Segment Start: DATA SHOWN

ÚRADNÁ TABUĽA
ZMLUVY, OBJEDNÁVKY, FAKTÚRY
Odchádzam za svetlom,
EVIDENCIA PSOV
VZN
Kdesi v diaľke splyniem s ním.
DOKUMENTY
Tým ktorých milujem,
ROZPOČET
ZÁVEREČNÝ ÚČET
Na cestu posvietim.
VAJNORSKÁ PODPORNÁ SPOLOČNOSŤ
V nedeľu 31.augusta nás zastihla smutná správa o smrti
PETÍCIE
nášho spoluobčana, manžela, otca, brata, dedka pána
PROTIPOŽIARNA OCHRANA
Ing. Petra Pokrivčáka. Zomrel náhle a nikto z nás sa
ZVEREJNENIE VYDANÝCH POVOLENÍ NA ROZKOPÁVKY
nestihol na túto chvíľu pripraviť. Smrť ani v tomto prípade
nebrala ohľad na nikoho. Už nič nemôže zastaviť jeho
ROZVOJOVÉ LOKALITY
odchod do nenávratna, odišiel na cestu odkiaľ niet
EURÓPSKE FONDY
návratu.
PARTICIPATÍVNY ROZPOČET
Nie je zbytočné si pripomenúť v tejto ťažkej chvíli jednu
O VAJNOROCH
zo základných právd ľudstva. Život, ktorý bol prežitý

Segment End: DATA SHOWN

Print the entries once more, character for character.

ÚRADNÁ TABUĽA
ZMLUVY, OBJEDNÁVKY, FAKTÚRY
Odchádzam za svetlom,
EVIDENCIA PSOV
VZN
Kdesi v diaľke splyniem s ním.
DOKUMENTY
Tým ktorých milujem,
ROZPOČET
ZÁVEREČNÝ ÚČET
Na cestu posvietim.
VAJNORSKÁ PODPORNÁ SPOLOČNOSŤ
V nedeľu 31.augusta nás zastihla smutná správa o smrti
PETÍCIE
nášho spoluobčana, manžela, otca, brata, dedka pána
PROTIPOŽIARNA OCHRANA
Ing. Petra Pokrivčáka. Zomrel náhle a nikto z nás sa
ZVEREJNENIE VYDANÝCH POVOLENÍ NA ROZKOPÁVKY
nestihol na túto chvíľu pripraviť. Smrť ani v tomto prípade
nebrala ohľad na nikoho. Už nič nemôže zastaviť jeho
ROZVOJOVÉ LOKALITY
odchod do nenávratna, odišiel na cestu odkiaľ niet
EURÓPSKE FONDY
návratu.
PARTICIPATÍVNY ROZPOČET
Nie je zbytočné si pripomenúť v tejto ťažkej chvíli jednu
O VAJNOROCH
zo základných právd ľudstva. Život, ktorý bol prežitý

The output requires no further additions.